10Vgl. BVerfG, Beschluss vom 7.3.2017 - 1 BvR 1314/12 u. a., NVwZ 2017, 1111 = juris, zu entsprechenden Abstandsgeboten im Spielhallengesetz Berlin.
11Vor diesem verfassungsrechtlichen Hintergrund vermag der Senat nicht zu erkennen, dass hier vom Gesetzgeber des landesrechtlichen Abstandsgebots eine Differenzierung des Schutzes von Kindern und Jugendlichen in Anknüpfung an die Trägerschaft der in Rede stehenden Einrichtungen beabsichtigt gewesen und in der Sache gerechtfertigt sein könnte.
12bb) Es fehlt hier entgegen der Meinung der Klägerin auch nicht im Hinblick auf das Alter der in den genannten Einrichtungen betreuten Kinder an deren Schutzbedürftigkeit im Hinblick auf die Ansiedlung einer Spielhalle. Auch dies hat das Verwaltungsgericht ausführlich begründet und unter Bezugnahme auf die zitierte Entscheidung des Bundesverfassungsgerichts darauf hingewiesen, dass ein Gewöhnungseffekt und eine Senkung der Hemmschwelle zum späteren Einstieg in das Glücksspiel auch bei jüngeren Kindern eintreten kann und unerwünscht ist. Die Ausführungen der Klägerin erschüttern diese Begründung nicht.
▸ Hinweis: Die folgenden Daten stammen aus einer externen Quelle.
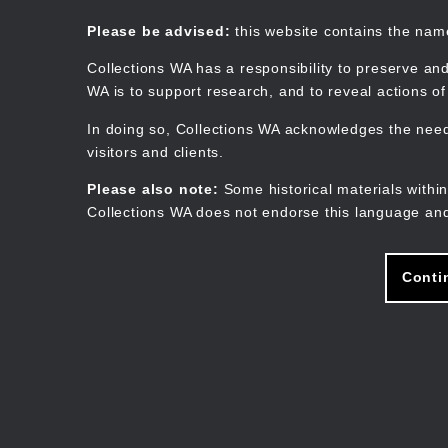
Skip
to
Collections WA
Please be advised:
this website contains the na
main
content
Collections WA has a responsibility to preserve and
WA is to support research, and to reveal actions o
In doing so, Collections WA acknowledges the need 
visitors and clients.
Please also note:
Some historical materials within
Collections WA does not endorse this language and
Conti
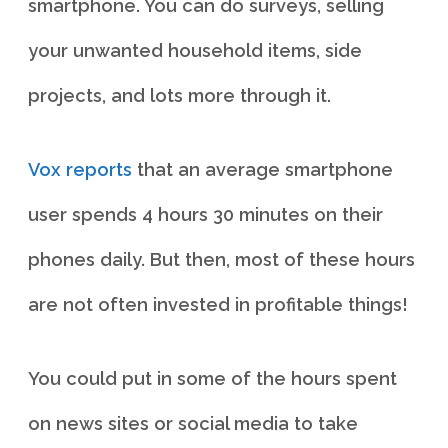
smartphone. You can do surveys, selling
your unwanted household items, side
projects, and lots more through it.
Vox reports
that an average smartphone
user spends 4 hours 30 minutes on their
phones daily. But then, most of these hours
are not often invested in profitable things!
You could put in some of the hours spent
on news sites or social media to take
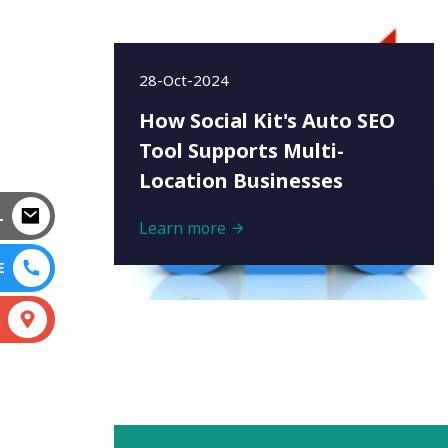
28-Oct-2024
How Social Kit's Auto SEO
Tool Supports Multi-
Location Businesses
L
Learn more
E
S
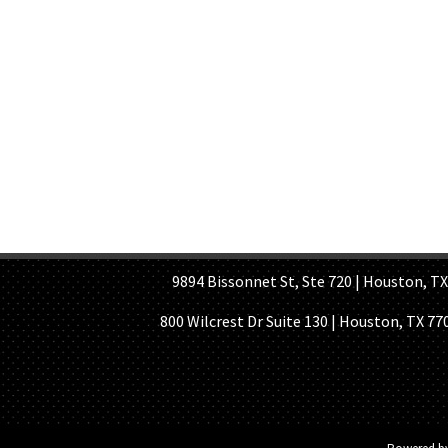
HOME PAGE
ABOUT US
GE
9894 Bissonnet St, Ste 720 | Houston, TX 7
800 Wilcrest Dr Suite 130 | Houston, TX 77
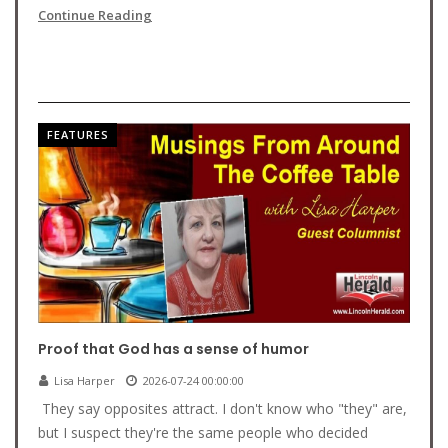
Continue Reading
FEATURES
Proof that God has a sense of humor
Lisa Harper
2026-07-24 00:00:00
They say opposites attract. I don't know who "they" are,
but I suspect they're the same people who decided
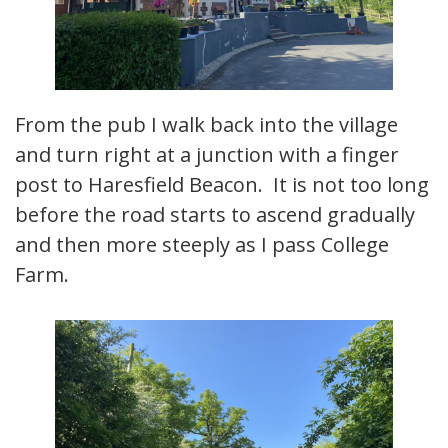
From the pub I walk back into the village
and turn right at a junction with a finger
post to Haresfield Beacon. It is not too long
before the road starts to ascend gradually
and then more steeply as I pass College
Farm.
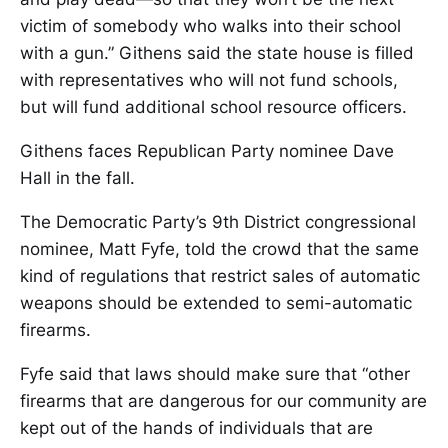
victim of somebody who walks into their school
with a gun.” Githens said the state house is filled
with representatives who will not fund schools,
but will fund additional school resource officers.
Githens faces Republican Party nominee Dave
Hall in the fall.
The Democratic Party’s 9th District congressional
nominee, Matt Fyfe, told the crowd that the same
kind of regulations that restrict sales of automatic
weapons should be extended to semi-automatic
firearms.
Fyfe said that laws should make sure that “other
firearms that are dangerous for our community are
kept out of the hands of individuals that are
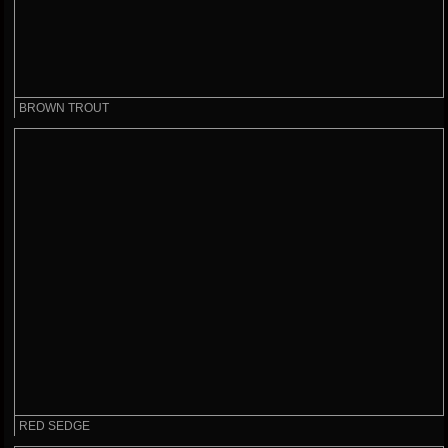
BROWN TROUT
RED SEDGE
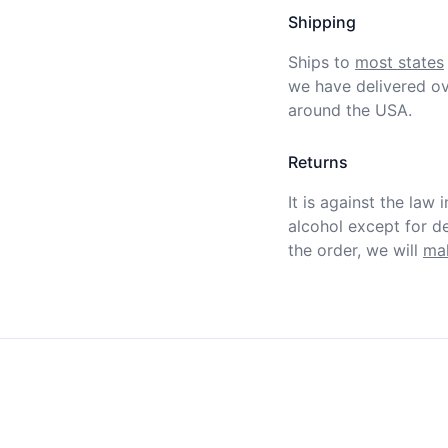
Shipping
Ships to
most states
we have delivered ov
around the USA.
Returns
It is against the law 
alcohol except for def
the order, we will
mak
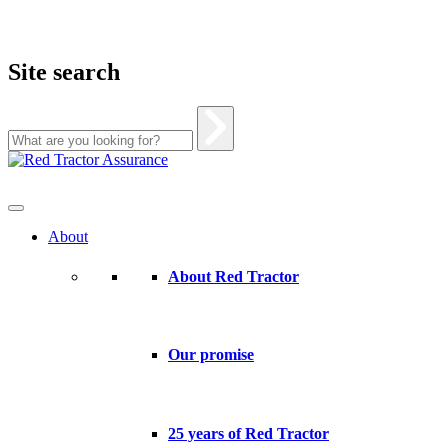
Site search
Skip
to
content
About
About Red Tractor
Our promise
25 years of Red Tractor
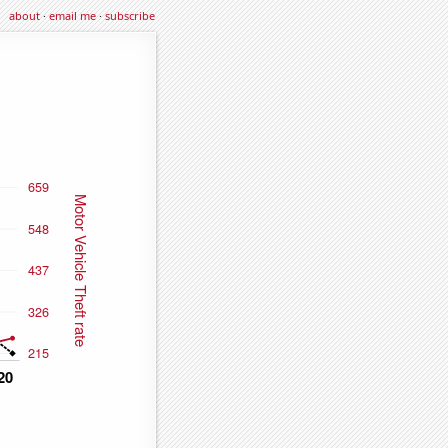
about
·
email me
·
subscribe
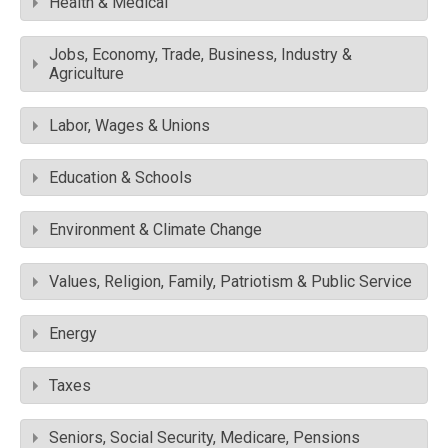
Health & Medical
Jobs, Economy, Trade, Business, Industry &
Agriculture
Labor, Wages & Unions
Education & Schools
Environment & Climate Change
Values, Religion, Family, Patriotism & Public Service
Energy
Taxes
Seniors, Social Security, Medicare, Pensions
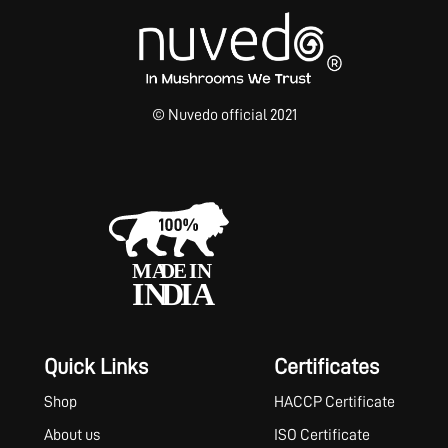
© Nuvedo official 2021
Quick Links
Certificates
Shop
HACCP Certificate
About us
ISO Certificate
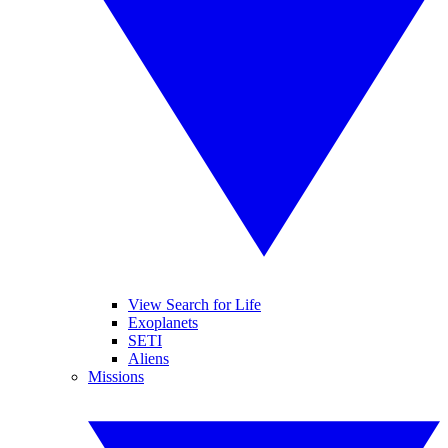
View Search for Life
Exoplanets
SETI
Aliens
Missions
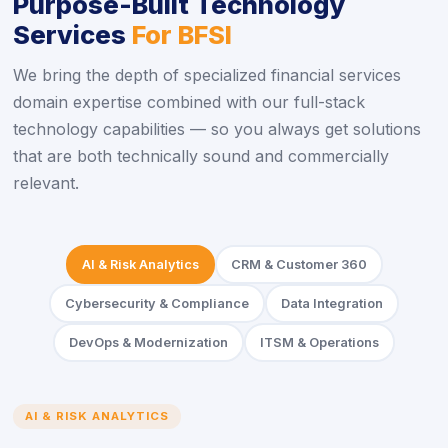
Purpose-Built Technology
Services
For BFSI
We bring the depth of specialized financial services
domain expertise combined with our full-stack
technology capabilities — so you always get solutions
that are both technically sound and commercially
relevant.
AI & Risk Analytics
CRM & Customer 360
Cybersecurity & Compliance
Data Integration
DevOps & Modernization
ITSM & Operations
AI & RISK ANALYTICS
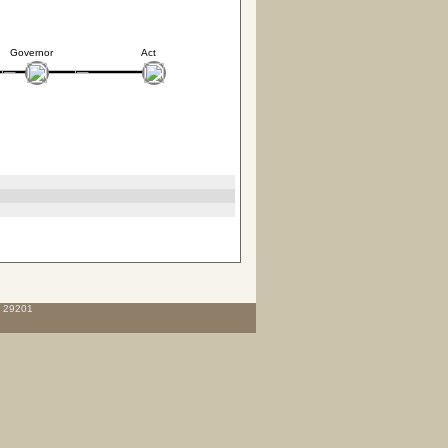
Governor
Act
C 29201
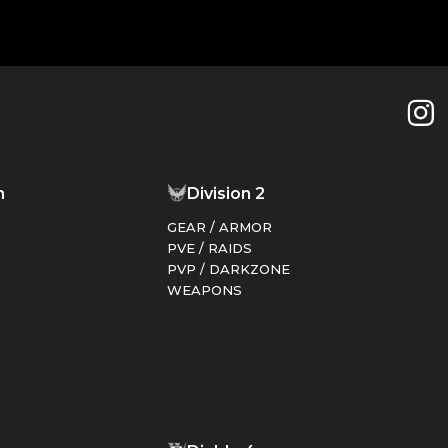
n
Division 2
GEAR / ARMOR
PVE / RAIDS
PVP / DARKZONE
WEAPONS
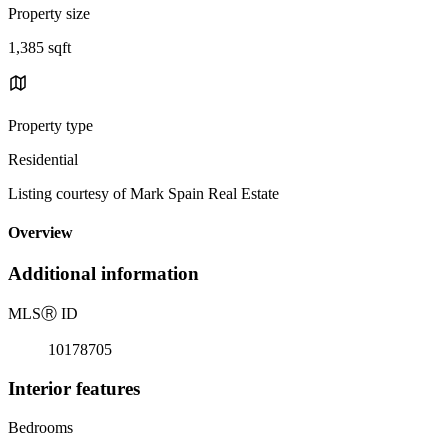
Property size
1,385 sqft
Property type
Residential
Listing courtesy of Mark Spain Real Estate
Overview
Additional information
MLS
Ⓡ
ID
10178705
Interior features
Bedrooms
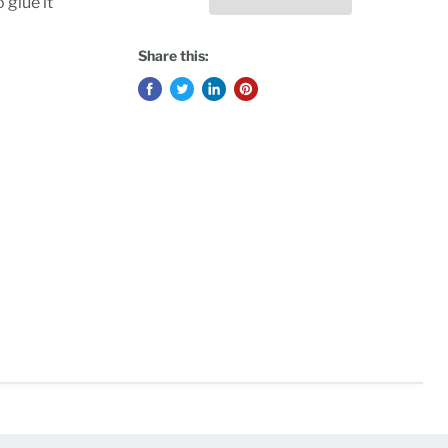
 glue it
Share this:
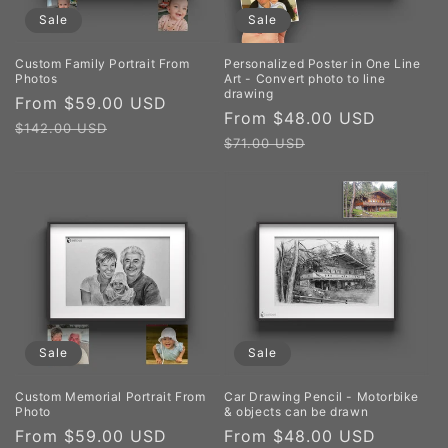
Sale
Sale
Custom Family Portrait From
Personalized Poster in One Line
Photos
Art - Convert photo to line
drawing
Sale
From $59.00 USD
Regular
Sale
From $48.00 USD
Regula
price
price
$142.00 USD
price
price
$71.00 USD
Sale
Sale
Custom Memorial Portrait From
Car Drawing Pencil - Motorbike
Photo
& objects can be drawn
Sale
From $59.00 USD
Regular
Sale
From $48.00 USD
Regula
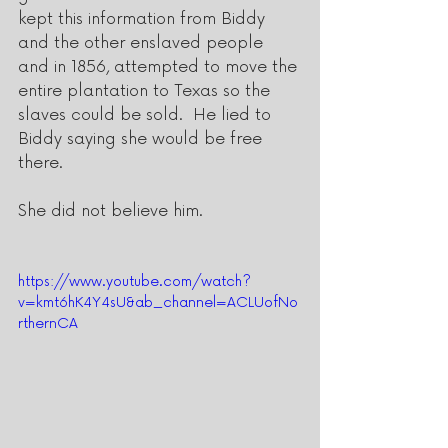
kept this information from Biddy 
and the other enslaved people 
and in 1856, attempted to move the 
entire plantation to Texas so the 
slaves could be sold.  He lied to 
Biddy saying she would be free 
there.
She did not believe him. 
https://www.youtube.com/watch?
v=kmt6hK4Y4sU&ab_channel=ACLUofNo
rthernCA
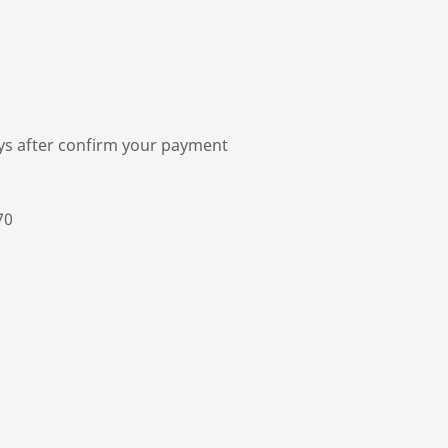
ys after confirm your payment
70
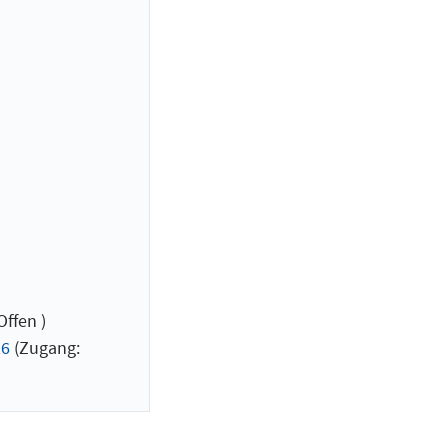
ffen )
26
(Zugang:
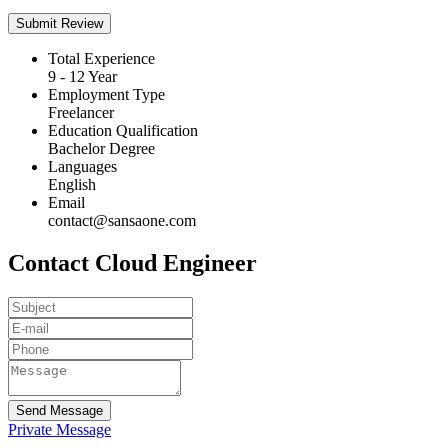
Total Experience
9 - 12 Year
Employment Type
Freelancer
Education Qualification
Bachelor Degree
Languages
English
Email
contact@sansaone.com
Contact Cloud Engineer
Send Message
Private Message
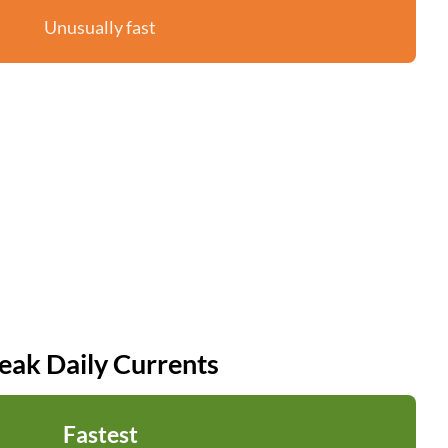
Unusually fast
eak Daily Currents
Fastest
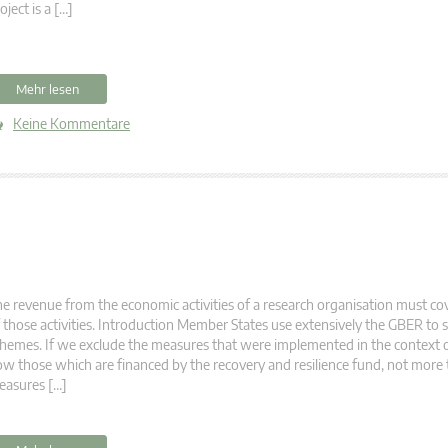
oject is a […]
Mehr lesen
Keine Kommentare
e revenue from the economic activities of a research organisation must cove
 those activities. Introduction Member States use extensively the GBER t
hemes. If we exclude the measures that were implemented in the context o
w those which are financed by the recovery and resilience fund, not more
easures […]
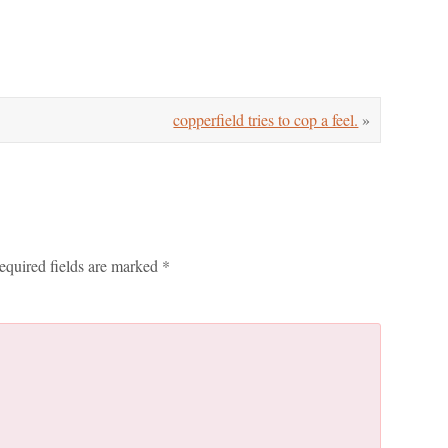
copperfield tries to cop a feel.
»
equired fields are marked
*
13cc) Ebenso wenig kann sich die Klägerin auf einen atypischen Sachverhalt berufen, der eine Abweichung von dem Abstandsgebot begründen könnte.
14Zu den von der Klägerin angesprochenen topografischen Besonderheiten hat das Verwaltungsgericht im angegriffenen Urteil in entscheidungstragender Weise aufgezeigt, dass sich die Einzugsgebiete der beiden genannten Kindertagesstätten nicht nur in südlicher Richtung erstreckten, sondern dass nördlich des Vorhabens auch in der Nähe der L2. -Q. -Straße ein allgemeines Wohngebiet festgesetzt und in der J.-----straße Wohnbebauung vorhanden sei und daher Durchgangsverkehr der Kinder zu erwarten sei. Ob darüber hinaus auch die weiteren genannten Nutzungen (K. I. L1. sowie D. Spezialfahrzeuge T1. ) dazu führen, dass Kinder das Vorhabengrundstück passieren - das bezweifelt die Klägerin - kann hier dahinstehen, weil es sich dabei nur um ergänzende Erwägungen handelt und die maßgebliche Feststellung des Verwaltungsgerichts schon durch die vorgenannte Begründung getragen wird.
15Ebenso wenig ergibt sich eine atypische Konstellation aus der Länge der Fußwege von 460 bzw. 550 m. Hierzu hat das Verwaltungsgericht festgestellt, dass solche Distanzen für Kinder, die in den genannten Einrichtungen gefördert würden, noch erreichbar wären. Soweit die Klägerin rügt, diese Begründung könne wegen des "immensen Grundrechtseingriffs in ihre Grundrechte" aus verfassungsrechtlichen Gründen nicht verfangen, verkennt sie die im zitierten Beschluss des Bundesverfassungsgerichts vom 7.3.2017 aufgezeigte verfassungsrechtliche Bedeutung der Zielsetzung, die Jugend vor Glücksspielsucht zu schützen.
16b) Auf die Ausführungen der Klägerin, die sich gegen die Begründung des Verwaltungsgerichts zu formellen Mängeln des Bauantrags richten, kommt es für die Entscheidung über die Zulassung nicht an, weil es sich dabei um eine selbstständig tragende Erwägung handelt, die mit den selbstständig tragenden Erwägungen des Urteils zu § 16 AG GlüStV NRW nicht zusammenhängt.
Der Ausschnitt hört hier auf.